Required action
Could the data below please be reproduced word for word, without the pictures?

Saved entries
%%
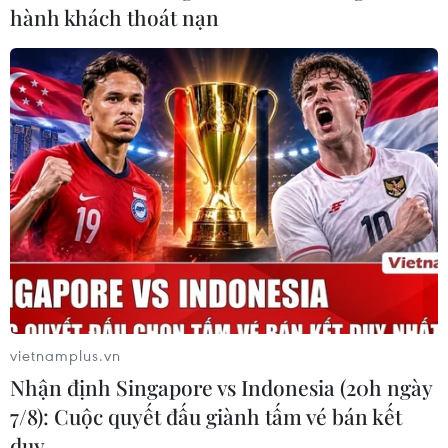
hành khách thoát nạn
vietnamplus.vn
Nhận định Singapore vs Indonesia (20h ngày
7/8): Cuộc quyết đấu giành tấm vé bán kết
duy …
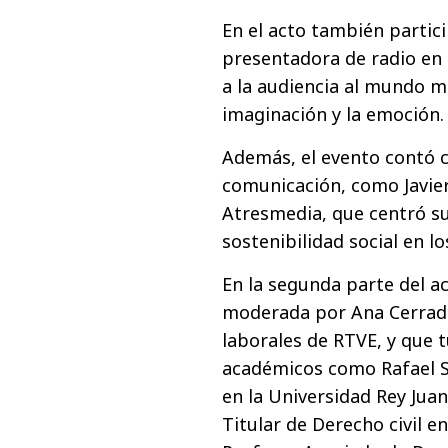
En el acto también partici
presentadora de radio en
a la audiencia al mundo má
imaginación y la emoción.
Además, el evento contó 
comunicación, como Javier
Atresmedia, que centró su
sostenibilidad social en l
En la segunda parte del a
moderada por Ana Cerrada 
laborales de RTVE, y que 
académicos como Rafael Sá
en la Universidad Rey Juan
Titular de Derecho civil en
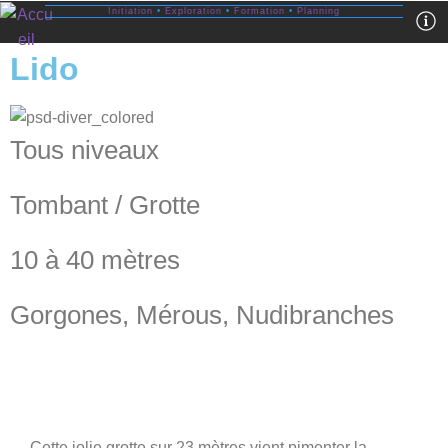
Initiation
•
Exploration
•
Formation
•
Planning
Lido
Tous niveaux
Tombant / Grotte
10 à 40 mètres
Gorgones, Mérous, Nudibranches
Cette jolie grotte sur 23 mètres vient pimenter la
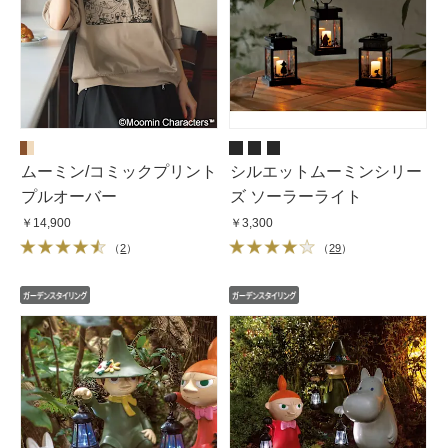
ムーミン/コミックプリント
シルエットムーミンシリー
プルオーバー
ズ ソーラーライト
￥14,900
￥3,300
（
2
）
（
29
）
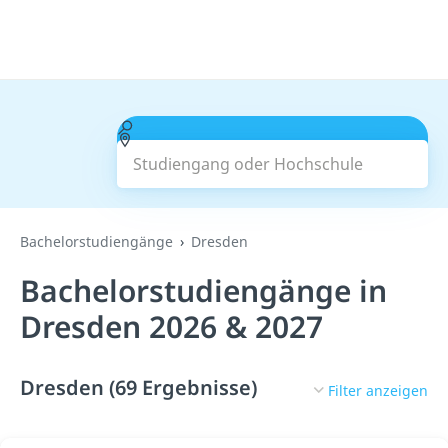
Studiengang oder Hochschule
Suchen
Bachelorstudiengänge
Dresden
Bachelorstudiengänge in
Dresden 2026 & 2027
Dresden (69 Ergebnisse)
Filter anzeigen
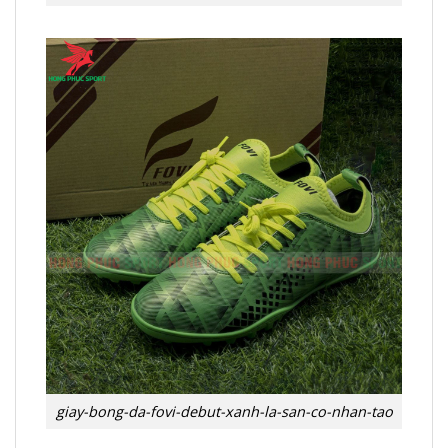
giay-bong-da-fovi-debut-xanh-la-san-co-nhan-tao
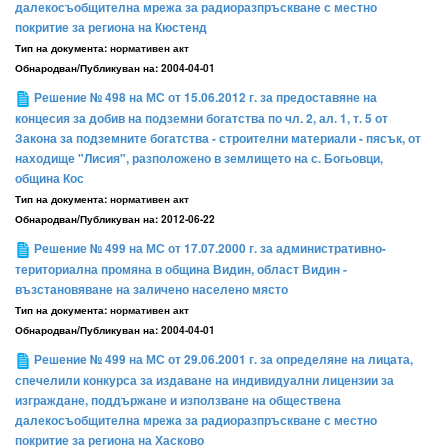
далекосъобщителна мрежа за радиоразпръскване с местно
покритие за региона на Кюстенд
Тип на документа:
нормативен акт
Обнародван/Публикуван на:
2004-04-01
Решение № 498 на МС от 15.06.2012 г. за предоставяне на
концесия за добив на подземни богатства по чл. 2, ал. 1, т. 5 от
Закона за подземните богатства - строителни материали - пясък, от
находище "Лисия", разположено в землището на с. Богьовци,
община Кос
Тип на документа:
нормативен акт
Обнародван/Публикуван на:
2012-06-22
Решение № 499 на МС от 17.07.2000 г. за административно-
териториална промяна в община Видин, област Видин -
възстановяване на заличено населено място
Тип на документа:
нормативен акт
Обнародван/Публикуван на:
2004-04-01
Решение № 499 на МС от 29.06.2001 г. за определяне на лицата,
спечелили конкурса за издаване на индивидуални лицензии за
изграждане, поддържане и използване на обществена
далекосъобщителна мрежа за радиоразпръскване с местно
покритие за региона на Хасково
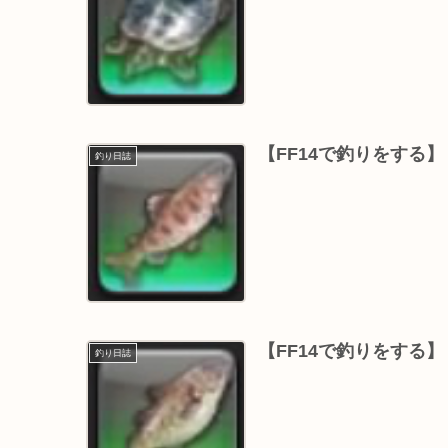
【FF14で釣りをする
釣り日誌
【FF14で釣りをする
釣り日誌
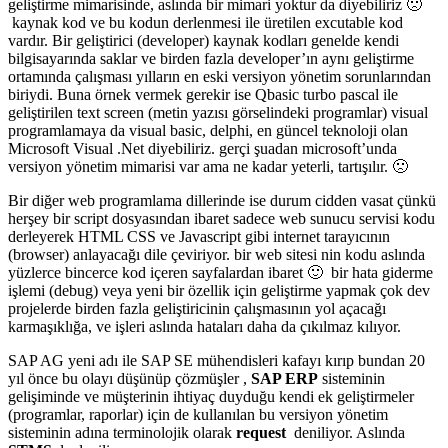
geliştirme mimarisinde, aslında bir mimari yoktur da diyebiliriz 🙁
kaynak kod ve bu kodun derlenmesi ile üretilen excutable kod
vardır. Bir geliştirici (developer) kaynak kodları genelde kendi
bilgisayarında saklar ve birden fazla developer’ın aynı geliştirme
ortamında çalışması yılların en eski versiyon yönetim sorunlarından
biriydi. Buna örnek vermek gerekir ise Qbasic turbo pascal ile
geliştirilen text screen (metin yazısı görselindeki programlar) visual
programlamaya da visual basic, delphi, en güncel teknoloji olan
Microsoft Visual .Net diyebiliriz. gerçi şuadan microsoft’unda
versiyon yönetim mimarisi var ama ne kadar yeterli, tartışılır. 🙁
Bir diğer web programlama dillerinde ise durum cidden vasat çünkü
herşey bir script dosyasından ibaret sadece web sunucu servisi kodu
derleyerek HTML CSS ve Javascript gibi internet tarayıcının
(browser) anlayacağı dile çeviriyor. bir web sitesi nin kodu aslında
yüzlerce bincerce kod içeren sayfalardan ibaret 🙂 bir hata giderme
işlemi (debug) veya yeni bir özellik için geliştirme yapmak çok dev
projelerde birden fazla geliştiricinin çalışmasının yol açacağı
karmaşıklığa, ve işleri aslında hataları daha da çıkılmaz kılıyor.
SAP AG yeni adı ile SAP SE mühendisleri kafayı kırıp bundan 20
yıl önce bu olayı düşünüp çözmüşler ,
SAP ERP
sisteminin
gelişiminde ve müşterinin ihtiyaç duyduğu kendi ek geliştirmeler
(programlar, raporlar) için de kullanılan bu versiyon yönetim
sisteminin adına terminolojik olarak
request
deniliyor. Aslında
%%
Written response
hành khách thoát nạn
vietnamplus.vn
Nhận định Singapore vs Indonesia (20h ngày
7/8): Cuộc quyết đấu giành tấm vé bán kết
duy …
En el acto también partici
presentadora de radio en
a la audiencia al mundo má
imaginación y la emoción.
Además, el evento contó 
comunicación, como Javier
Atresmedia, que centró su
sostenibilidad social en l
En la segunda parte del a
moderada por Ana Cerrada 
laborales de RTVE, y que 
académicos como Rafael Sá
en la Universidad Rey Juan
Titular de Derecho civil en
Initiation
•
Exploration
•
Formation
•
Planning
Lido
Tous niveaux
Tombant / Grotte
10 à 40 mètres
Gorgones, Mérous, Nudibranches
Cette jolie grotte sur 23 mètres vient pimenter la
ムーミン/コミックプリント
シルエットムーミンシリー
プルオーバー
ズ ソーラーライト
￥14,900
￥3,300
（
2
）
（
29
）
Studiengang oder Hochschule
Suchen
Bachelorstudiengänge
Dresden
Bachelorstudiengänge in
Dresden 2026 & 2027
Dresden (69 Ergebnisse)
Filter anzeigen
giay-bong-da-fovi-debut-xanh-la-san-co-nhan-tao
далекосъобщителна мрежа за радиоразпръскване с местно
покритие за региона на Кюстенд
Тип на документа:
нормативен акт
Обнародван/Публикуван на:
2004-04-01
Решение № 498 на МС от 15.06.2012 г. за предоставяне на
концесия за добив на подземни богатства по чл. 2, ал. 1, т. 5 от
Закона за подземните богатства - строителни материали - пясък, от
находище "Лисия", разположено в землището на с. Богьовци,
община Кос
Тип на документа:
нормативен акт
Обнародван/Публикуван на:
2012-06-22
Решение № 499 на МС от 17.07.2000 г. за административно-
териториална промяна в община Видин, област Видин -
възстановяване на заличено населено място
Тип на документа:
нормативен акт
Обнародван/Публикуван на:
2004-04-01
Решение № 499 на МС от 29.06.2001 г. за определяне на лицата,
спечелили конкурса за издаване на индивидуални лицензии за
изграждане, поддържане и използване на обществена
далекосъобщителна мрежа за радиоразпръскване с местно
покритие за региона на Хасково
【FF14で釣りをする
釣り日誌
【FF14で釣りをする
釣り日誌
geliştirme mimarisinde, aslında bir mimari yoktur da diyebiliriz 🙁
kaynak kod ve bu kodun derlenmesi ile üretilen excutable kod
vardır. Bir geliştirici (developer) kaynak kodları genelde kendi
bilgisayarında saklar ve birden fazla developer’ın aynı geliştirme
ortamında çalışması yılların en eski versiyon yönetim sorunlarından
biriydi. Buna örnek vermek gerekir ise Qbasic turbo pascal ile
geliştirilen text screen (metin yazısı görselindeki programlar) visual
programlamaya da visual basic, delphi, en güncel teknoloji olan
Microsoft Visual .Net diyebiliriz. gerçi şuadan microsoft’unda
versiyon yönetim mimarisi var ama ne kadar yeterli, tartışılır. 🙁
Bir diğer web programlama dillerinde ise durum cidden vasat çünkü
herşey bir script dosyasından ibaret sadece web sunucu servisi kodu
derleyerek HTML CSS ve Javascript gibi internet tarayıcının
(browser) anlayacağı dile çeviriyor. bir web sitesi nin kodu aslında
yüzlerce bincerce kod içeren sayfalardan ibaret 🙂 bir hata giderme
işlemi (debug) veya yeni bir özellik için geliştirme yapmak çok dev
projelerde birden fazla geliştiricinin çalışmasının yol açacağı
karmaşıklığa, ve işleri aslında hataları daha da çıkılmaz kılıyor.
SAP AG yeni adı ile SAP SE mühendisleri kafayı kırıp bundan 20
yıl önce bu olayı düşünüp çözmüşler ,
SAP ERP
sisteminin
gelişiminde ve müşterinin ihtiyaç duyduğu kendi ek geliştirmeler
(programlar, raporlar) için de kullanılan bu versiyon yönetim
sisteminin adına terminolojik olarak
request
deniliyor. Aslında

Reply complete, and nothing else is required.